Hiroshima and Nagasaki (Bombardment)
Miscellanea / / July 04, 2021
By Javier Navarro, in Mar. 2017
In early August 1945 the Japanese cities of Hiroshima and Nagasaki were attacked with two nuclear bombings that caused some 250,000 civilian victims as a result of the explosion and the radiation. Who gave the final order to bomb both cities was the President of the United States Harry S. Truman.
Consequences of the bombings
The first direct consequence was the surrender of Japan and the end of World War II. Keep in mind that the Nazis had surrendered months ago after the suicide of Adolf Hitler.
Many of the survivors were seriously injured and without home and with all kinds of sequels for his Health by exposition to radiation. In this sense, since then the rates of cancer and genetic malformations in Hiroshima and Nagasaki have been very high.
Fundamental data of interest
- The bomb that fell on Hiroshima is known as Little Boy and the one in Nagasaki is called Fat Man.
- A part of the survivors were marginalized by the Japanese themselves, as it was believed that their diseases were highly contagious.
- The city of Nagasaki was not the real target of the attack, but the city of Kokura. This city 150 km from Nagasaki was not bombed because on August 9 it was a very cloudy day that did not allow air visibility.
- Two weeks before the bombings, the United States gave Japan an ultimatum: either surrender or a nuclear attack was going to take place. The Japanese leaders did not even respond and only surrendered a week after the destruction of Hiroshima and Nagasaki.

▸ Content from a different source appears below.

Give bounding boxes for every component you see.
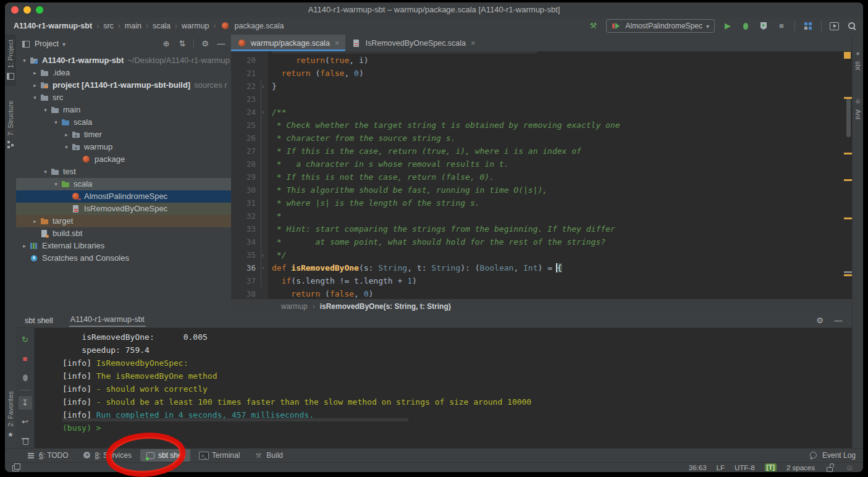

- Although President Truman considered that nuclear bombs were necessary to force the surrender of Japan, months before the previous US president (Dwight D. Eisenhower) had opposed his launch, because he understood that they were not necessary and that the Japanese would end up giving up.
- The design the atomic bombs was part of a top-secret operation, the Project Manhattan. Scientists from the United States, the United Kingdom, and Canada have been investigating nuclear energyas it was known that the Germans were also developing a nuclear program parallel, the Uranium Project. One month before the Hiroshima and Nagasaki bombs were dropped, the first test atomic successfully in the town of Los Alamos, a desert area in New Mexico.